Richard Neville was born in 1400 into one of England’s great noble families. The Nevilles held sway in the far north-west of the country, whilst the Percys were the dominant force in the far north-east. There was little love lost, and much rivalry between the two noble dynasties. Richard was able, ambitious, very well-connected (being a nephew of Henry IV), and blessed with the financial and military resources to further his aims. He made a good marriage too, wedding Alice Montagu, the earl of Salisbury’s daughter, in 1422. She gave him ten children, whilst her inheritance was a useful source of cash for him to spend up north.
At first he was solidly loyal to the House of Lancaster and was suitably rewarded. In 1428 he was created earl of Salisbury, and in 1438, was nominated a knight of the Garter. He campaigned in France too during the later stages of the Hundred Years War. But his family’s feud with the Percys was edging England towards civil conflict. When war came in 1455, Richard threw in his lot with Richard, duke of York, the Yorkist pretender. Indeed, without Richard Neville’s support, it seems unlikely York could have made a realistic bid for the crown.
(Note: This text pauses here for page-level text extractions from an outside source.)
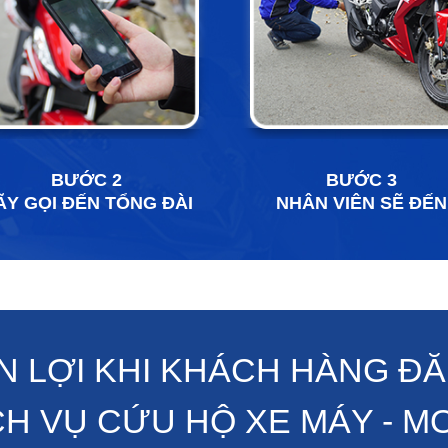
BƯỚC 2
BƯỚC 3
ÃY GỌI ĐẾN TỔNG ĐÀI
NHÂN VIÊN SẼ ĐẾN
 LỢI KHI KHÁCH HÀNG Đ
CH VỤ CỨU HỘ XE MÁY - M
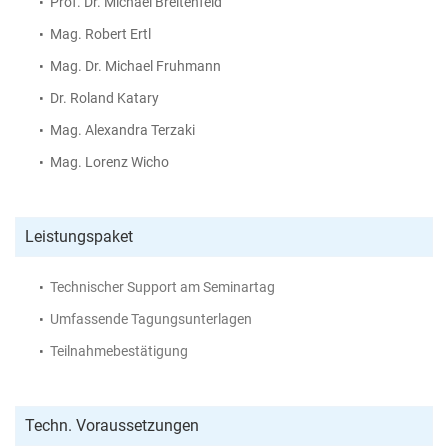
Prof. Dr. Michael Breitenfeld
Mag. Robert Ertl
Mag. Dr. Michael Fruhmann
Dr. Roland Katary
Mag. Alexandra Terzaki
Mag. Lorenz Wicho
Leistungspaket
Technischer Support am Seminartag
Umfassende Tagungsunterlagen
Teilnahmebestätigung
Techn. Voraussetzungen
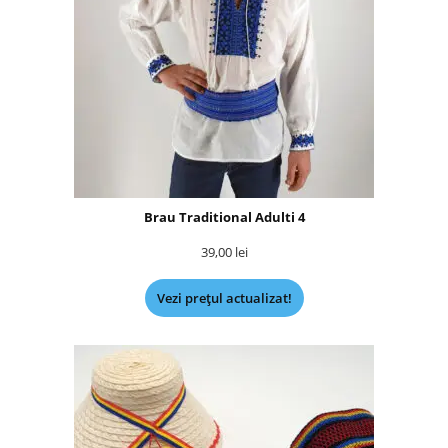
Brau Traditional Adulti 4
39,00
lei
Vezi prețul actualizat!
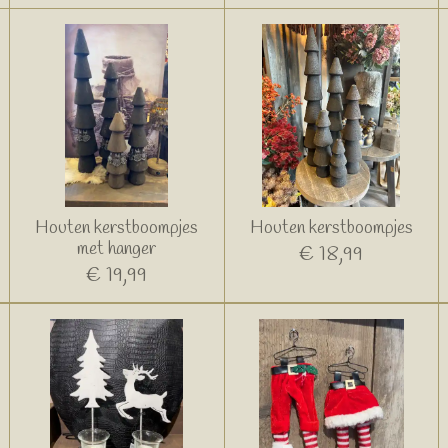
Houten kerstboompjes
Houten kerstboompjes
met hanger
€ 18,99
€ 19,99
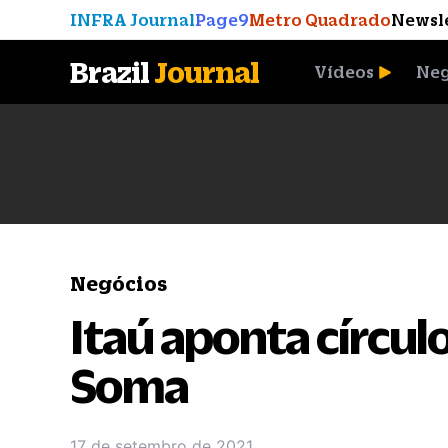
INFRA Journal
Page9
Metro Quadrado
Newsl
Brazil
Journal
Vídeos
Neg
A Moeda que Vingou
Negócios
Itaú aponta círcul
Soma
17 de setembro de 2021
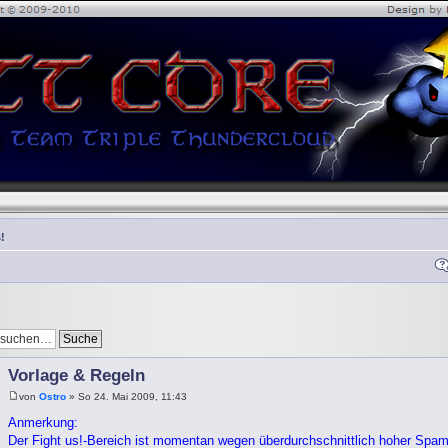
!
Vorlage & Regeln
von
Ostro
» So 24. Mai 2009, 11:43
Anmerkung:
Der Fight us!-Bereich ist momentan wegen überdurchschnittlich hoher Spambo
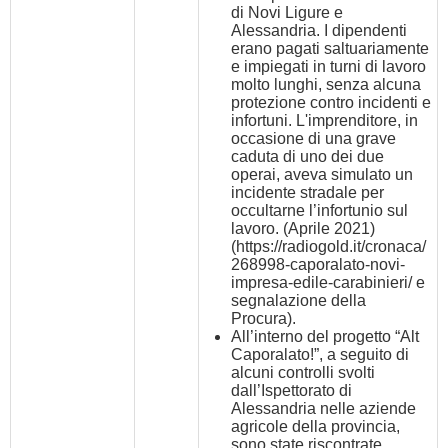
di Novi Ligure e
Alessandria. I dipendenti
erano pagati saltuariamente
e impiegati in turni di lavoro
molto lunghi, senza alcuna
protezione contro incidenti e
infortuni. L'imprenditore, in
occasione di una grave
caduta di uno dei due
operai, aveva simulato un
incidente stradale per
occultarne l’infortunio sul
lavoro. (Aprile 2021)
(
https://radiogold.it/cronaca/
268998-caporalato-novi-
impresa-edile-carabinieri/
e
segnalazione della
Procura).
All’interno del progetto “Alt
Caporalato!”, a seguito di
alcuni controlli svolti
dall’Ispettorato di
Alessandria nelle aziende
agricole della provincia,
sono state riscontrate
By 1456, he was York’s principal lieutenant, and the fortunes of the two men were now intertwined. If York could succeed in toppling Henry VI and be crowned as Richard III, then Richard Neville could expect lavish reward and high office. It was not to be. The two men spent Christmas 1460 at a castle near Wakefield, and intended to dig in for the winter as the Yorkist position in the north was now weak. But a few days later, on 30 December, they engaged a superior Lancastrian force, a clear tactical error. York was hacked to death in the fighting, and Neville was captured soon after. He was taken to Pontefract, where he was lynched by a mob, and his head was later displayed on one of the gates of York. It was a gruesome nemesis for the man who rebelled against the dynasty which nurtured him, and whose support for the pretender sparked the Wars of the Roses. It was left to York’s son, Edward, to carry on the fight, and seize the crown as Edward IV in 1461.